Unfortunately this sense of justice for ourselves isn't always conducive for resolving quarrels. Just as the concept of justice isn't always as straight forward 'in the adult world.'
Sometimes peace may be more important than immediate or complete justice. Sometimes--more significantly--mercy and forgiveness have to resolve what justice only begins, what justice could only add more hurt and destruction to. There is a place for mercy and forgiveness, as well as justice, in the child's world as well as the adult's world; if either are ignored, there are horrible consequences.
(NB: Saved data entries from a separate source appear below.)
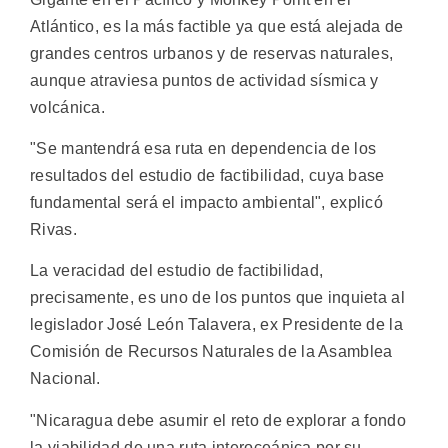
Atlántico, es la más factible ya que está alejada de
grandes centros urbanos y de reservas naturales,
aunque atraviesa puntos de actividad sísmica y
volcánica.
"Se mantendrá esa ruta en dependencia de los
resultados del estudio de factibilidad, cuya base
fundamental será el impacto ambiental", explicó
Rivas.
La veracidad del estudio de factibilidad,
precisamente, es uno de los puntos que inquieta al
legislador José León Talavera, ex Presidente de la
Comisión de Recursos Naturales de la Asamblea
Nacional.
"Nicaragua debe asumir el reto de explorar a fondo
la viabilidad de una ruta interoceánica por su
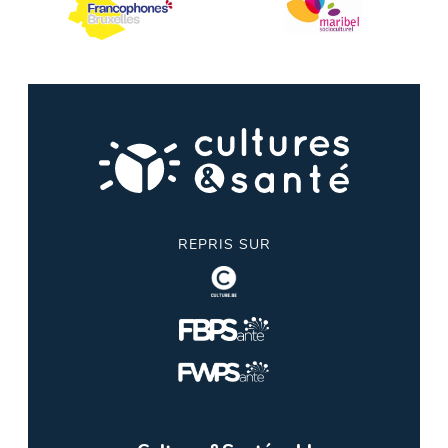
REPRIS SUR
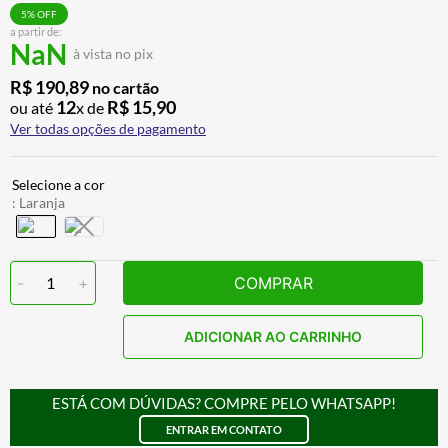
CALÇA
7
º
5
% OFF
a partir de:
NaN
ALPINESTAR
8
º
à vista no pix
AIROH
9
º
R$
190
,
89
no cartão
12
R$
15
,
90
ou até
x de
BOTAS
10
º
Ver todas opções de pagamento
:
Laranja
-
1
+
COMPRAR
ADICIONAR AO CARRINHO
ESTÁ COM DÚVIDAS? COMPRE PELO WHATSAPP!
ENTRAR EM CONTATO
Maybe that means you have to sit the red-eyed baby down and explain that though it wasn't fair, things like that unfortunately do happen; and that's why they shouldn't do similar things to others. It doesn't mean, however, that you pretend nothing happened, or brush it off--because they have been hurt, and they are going to hurt more if you don't address it, or don't acknowledge it.
Similarly, when we quarrel--what a embarrassing, immature word; but who hasn't?--it's not always necessary to justify ourselves. I have learnt that, the hard way, by causing even greater misunderstanding and pain when I insisted on showing how more right I was than the other person thought. Perhaps we need to swallow our pride and simply settle for 'I'm sorry you misunderstood me', and focus more on 'I'm sorry I hurt you.' Ken Sande had a very good reminder in The Peacemaker that effective apologies should not include 'but's: 'I'm sorry I said that but you started it' not only reveals pride and unlovingness, but also clearly isn't going to help with reconciliation. There is a place for justification, of course; but the problem is that when the context is conflict and argument, the thin line between justification and proving the other person wrong because you were right, also known as winning the fight, gets really, really hard to define. Our hearts are deceptive and they're not good at helping us see when our motivations are not purely justice, but have self-righteousness or pride stirred in, when they're stewing over the fire of conflict. And it quickly turns bitter, and burns us when we try, suddenly aghast when we realize the consequences, to stop.
After all, God Himself showed us mercy instead of justice.